Dravid dropped from Team India
This was only the second time since making his debut 11 years ago, that Dravid was left out, reports G Krishnan.cricket Updated: Oct 17, 2007 15:26 IST
In what was a stunning decision for larger implications above and beyond this game, former India skipper Rahul Dravid was dropped from the playing XI for the seventh and final one-day international of the Future Cup against Australia at the Wankhede stadium on Wednesday. This was only the second time since making his debut 11 years ago, that Dravid was left out.
Dravid has aggregated 51 runs in five innings in this series, at an average of just over 10 and a highest of 31, which has led to the Indian think-tank leaving him out. This is for the first time in nearly a decade that Dravid has been dropped from an ODI side for want of runs, though he has missed games now and then because of injury. There was a brief patch in 2002, when the team considered dropping him, around the time Dravid opted to don the gloves and become a batting allrounder to give the team more options in the side and give himself a breather.

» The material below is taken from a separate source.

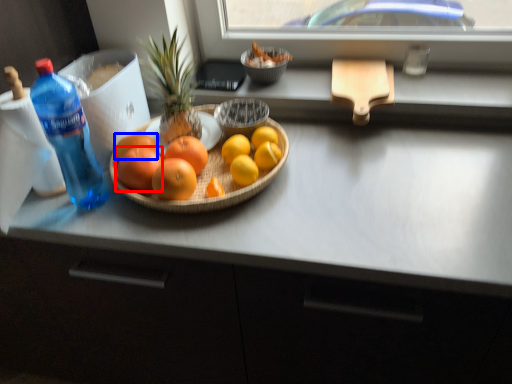 Question: Which point is further to the camera, grapefruit (highlighted by a red box) or grapefruit (highlighted by a blue box)?

Choices:
 (A) grapefruit
 (B) grapefruit

Answer: (B)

In the interim, while he has remained India's best Test batsman on show, he has also reinvented himself as a one-day batsman, becoming someone who could move up and down the order and adjust according to the situation. It might be recalled that Dravid also holds the joint record for the fastest 50 in a one-dayer by an Indian, when he slammed a 20-ball half century against New Zealand in Hyderabad in November, 2003.
In another surprise decision, Dinesh Karthik replaced him in the side, instead of Rohit Sharma —which was what was largely expected in case Dravid was rested.
In another interesting change, showing perhaps that just taking wickets or showing the aggressive face of a new India do not always make up for sorry economy rates and a lack of match-winning performances, Rudra Pratap Singh came in, in place of S Sreesanth, who had sorry figures of eight overs and 64 runs in the previous ODI at Nagpur.
Australia named an unchanged side that played in the last one-dayer, which was again, expected. As skipper Ricky Ponting said after winning the toss, the difference between Australia and India in this series has been that the Aussies have capitalised on the big moments. This also meant of course, that Australia did not want to risk Matthew Hayden in this game, not a surprise in what is essentially, a dead rubber.
While the Indians will be playing for pride, the Australians will be hoping to end the series on a high, thoroughly dominate India and do a bit of brainwashing ahead of the tough series later this winter Down Under.